Energy pips bullion for retail traders on MCX

The share of natural gas and crude in the total options premium turnover of the Multi Commodity Exchange Ltd. has risen over the past three months, according to data by India’s largest commodity bourse. The increase stems from concerns about rising tensions between the US and Iran, and higher heating demand in the western hemisphere due to an extreme winter.

“These (geopolitical) tensions have increased the volatility in the energy basket, drawing back some clients to products such as natural gas and crude oil, in addition to the lure of bullion,” said Amit Chandra, vice president (research) at HDFC Securities Ltd.

While actual users also take positions in energy and bullion options, foreign investors can trade only in cash-settled contracts like energy, and not in bullion or other delivery-based contracts. Market experts suggest that a significant contribution in both categories comes from retail traders. The wider availability of commodity trading through brokers like Groww, which was onboarded last year, is also drawing more individual traders to these options.

Energy’s contribution to overall premium turnover has always exceeded that of gold and silver, rising between 70% and 86% in the first half of the current fiscal (April-September). But it fell to 56% in October as bullion’s contribution spiked to 44%, after having ranged between 14% and 30% in April-September.

However, energy is back in favour–its share in MCX’s options premium turnover rose to 62% in November and to 65% this month until 23 January, while slipping to 55% in December. By contrast, bullion tracked an opposite trajectory: its contribution fell to 38% in November and to 34% this month until 23 January, after rising to 44% in December.

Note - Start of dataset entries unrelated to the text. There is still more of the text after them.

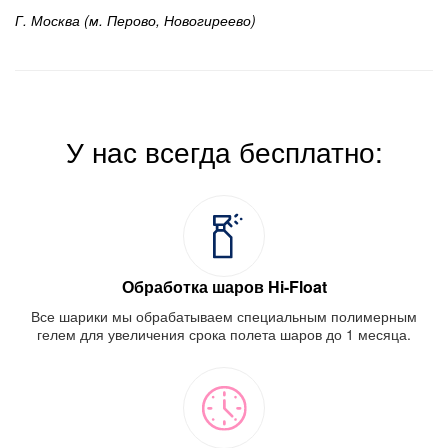
Г. Москва (м. Перово, Новогиреево)
У нас всегда бесплатно:
Обработка шаров Hi-Float
Все шарики мы обрабатываем специальным полимерным
гелем для увеличения срока полета шаров до 1 месяца.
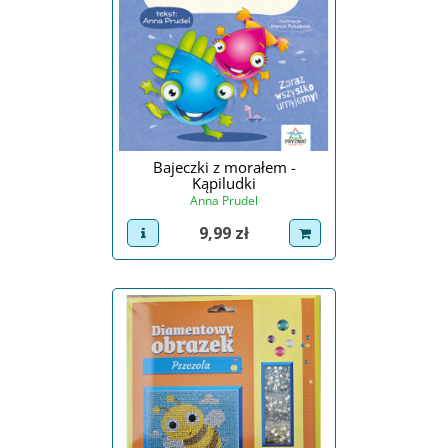
Bajeczki z morałem -
Kąpiludki
Anna Prudel
Cena
9,99 zł
view product
dodaj do koszyka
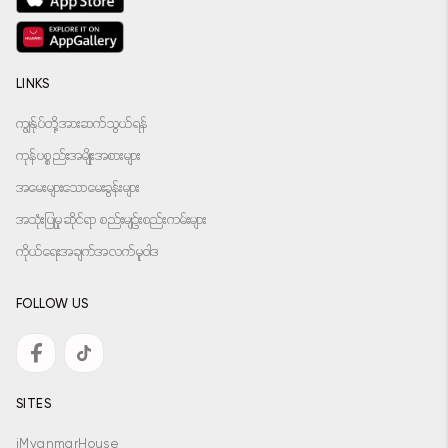
LINKS
ကျွန်ုပ်တို့အားဆက်သွယ်ရန်
ကုန်ပစ္စည်းအမျိုးအစားများ
အမေးများသောမေးခွန်းများ
အသုံးပြုမှုဆိုင်ရာ စည်းမျဉ်းစည်းကမ်းများ
ကိုယ်ရေးအချက်အလက်မူဝါဒ
FOLLOW US
SITES
iMyanmarHouse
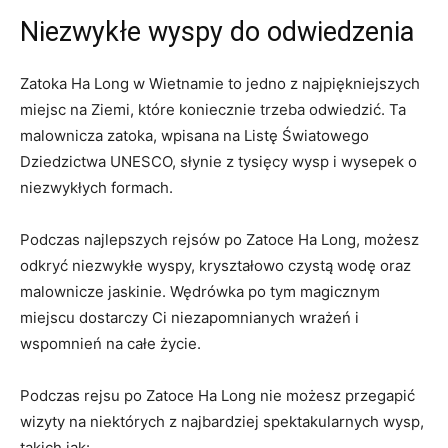
Niezwykłe wyspy do odwiedzenia
Zatoka Ha Long w Wietnamie to jedno‍ z najpiękniejszych
miejsc ​na Ziemi, które koniecznie ‌trzeba odwiedzić. Ta
malownicza zatoka, ⁤wpisana ⁤na Listę Światowego
Dziedzictwa UNESCO, słynie z tysięcy ​wysp i wysepek o
niezwykłych formach.
Podczas najlepszych rejsów po⁢ Zatoce Ha Long, możesz
odkryć niezwykłe wyspy, ​kryształowo czystą wodę ‍oraz
malownicze jaskinie. Wędrówka⁤ po tym magicznym
miejscu dostarczy Ci niezapomnianych ​wrażeń ⁣i
⁤wspomnień⁢ na całe życie.
Podczas rejsu po Zatoce Ha Long nie możesz przegapić
wizyty na ⁢niektórych‍ z najbardziej‌ spektakularnych wysp,
takich jak:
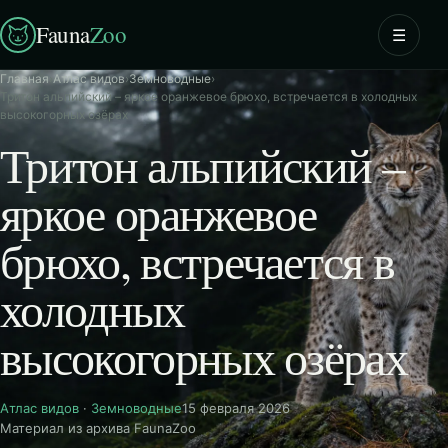
Fauna
Zoo
☰
Главная
›
Атлас видов
›
Земноводные
›
Тритон альпийский – яркое оранжевое брюхо, встречается в холодных
высокогорных озёрах
Тритон альпийский –
яркое оранжевое
брюхо, встречается в
холодных
высокогорных озёрах
Атлас видов
·
Земноводные
15 февраля 2026
Материал из архива FaunaZoo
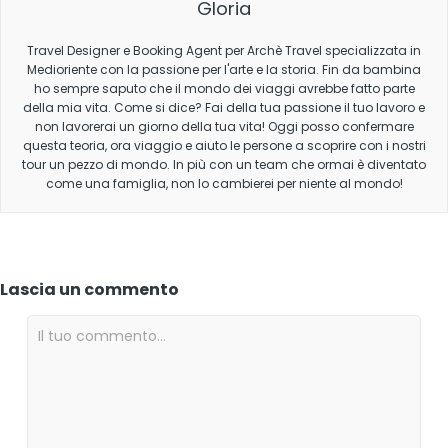
Gloria
Travel Designer e Booking Agent per Archè Travel specializzata in
Medioriente con la passione per l'arte e la storia. Fin da bambina
ho sempre saputo che il mondo dei viaggi avrebbe fatto parte
della mia vita. Come si dice? Fai della tua passione il tuo lavoro e
non lavorerai un giorno della tua vita! Oggi posso confermare
questa teoria, ora viaggio e aiuto le persone a scoprire con i nostri
tour un pezzo di mondo. In più con un team che ormai è diventato
come una famiglia, non lo cambierei per niente al mondo!
Lascia un commento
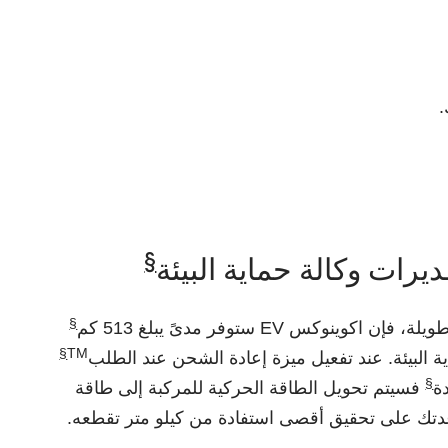
§
رات وكالة حماية البيئة
§
ينوكس EV ستوفر مدىً يبلغ 513 كم
§
TM
 البيئة. عند تفعيل ميزة إعادة الشحن عند الطلب
§
ة
فسيتم تحويل الطاقة الحركية للمركبة إلى طاقة
دتك على تحقيق أقصى استفادة من كيلو متر تقطعه.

Natural gas volatility, measured as a percentage deviation from a mean, surged over the past three months, driving trader interest. The gap between the high and low in the generic natural gas contract surged from 18.4% in November to 132% as of 23 January, according to Bloomberg data. Against this, silver generic contract volatility rose from 19.5% to 64%, gold volatility rose from 7.4% to 20.3%, and crude volatility jumped from 7% to 15%.

Silver generic contract price surged from a closing low of 1.45 lakh a kilogram on 4 November to 3.35 lakh on 23 January, while gold jumped from 1.19 lakh on 4 November to 1.56 lakh per 10g on 22 January. Generic crude rose from 5,041 on 7 January to 5,630 a barrel on 23 January, while natural gas fell to a low of 280 per million British thermal units on 16 January from a high of 488 on 5 November.

Options drive MXC fee

In the past three months (1 Nov-23 January), energy premium turnover on MCX aggregated to 2.89 trillion, compared with bullion’s 1.84 trillion. The two together accounted for 4.76 trillion over the period.

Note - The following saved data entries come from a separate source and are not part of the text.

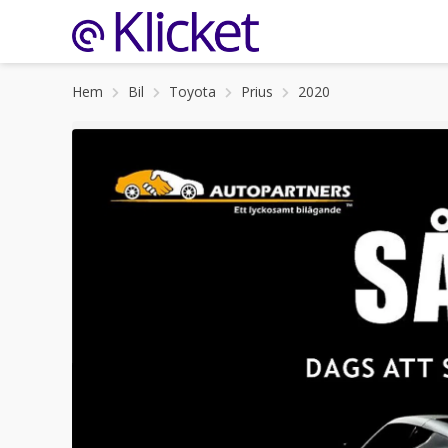
Hem
Bil
Toyota
Prius
2020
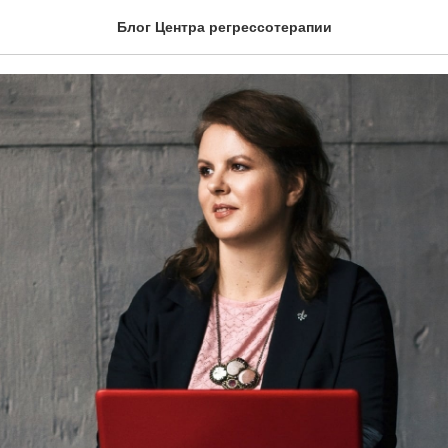
ы и причины порчи!
Блог Центра регрессотерапии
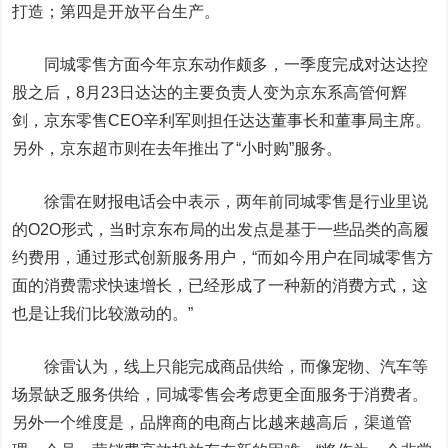
打造；第四是开放平台生产。
同城零售方面今年京东动作颇多，一季度完成对达达控
股之后，8月23日达达的主要负责人变为京东系高管何辉
剑，京东零售CEO辛利军则担任达达董事长和董事局主席。
另外，京东超市则在去年推出了“小时购”服务。
徐雷在财报电话会中表示，两年前同城零售是行业里说
的O2O形式，当时京东布局的出发点是基于一些品类的高履
约费用，通过形式创新服务用户，“而如今用户在同城零售方
面的消费需求快速增长，已经形成了一种新的消费方式，这
也是让我们比较激动的。”
徐雷认为，线上只能完成商品供给，而像宠物、汽车等
场景缺乏服务供给，同城零售会考虑更全面服务于消费者。
另外一个维度是，品牌商的电商占比越来越高后，渠道管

For MXC, options premium turnover contributes more to its topline. That’s because the transaction tax tends to be higher on futures because it is calculated on the contract’s notional or face value. For options, the tax is lower as it is charged on the premium turnover.

Options contributed to 380 crore while futures accounted for 227 crore of the exchange’s overall transaction fee income of 607 crore in the September quarter of the current fiscal 2025-26 (FY26). This enabled MCX to more than double its consolidated revenue to 697 crore over a year earlier.

MCX’s shares have surged 135% over the past year to 2,593 as of Wednesday, driven by a spurt in gold and silver since the second half of the year and rising energy volatility in the recent months, according to exchange data. By comparison, Nifty 500 has risen nearly 10.3% to 23,082.10 during the period.

“The volatility in the energy basket is increasing, and so more and more clients are trading these products, resulting in an increase in market share of natural gas and crude relative to gold and silver,” said Rajesh Palviya, head of technical & derivatives research at Axis Securities Ltd.

Palviya expects the trend to continue on the back of rising geopolitical tensions and a bump in the prices of commodities other than precious metals.

The number of clients trading options on MCX stood at 890,000 in the September quarter, up from 550,000 a year earlier. Those trading futures jumped to 400,000 from 240,000. Apart from rising volatility in energy and bullion, exchanges’ onboarding of new investors bolstered the count. For instance, Groww, India’s largest retail broker by clients, began offering commodity derivatives to clients in October last year.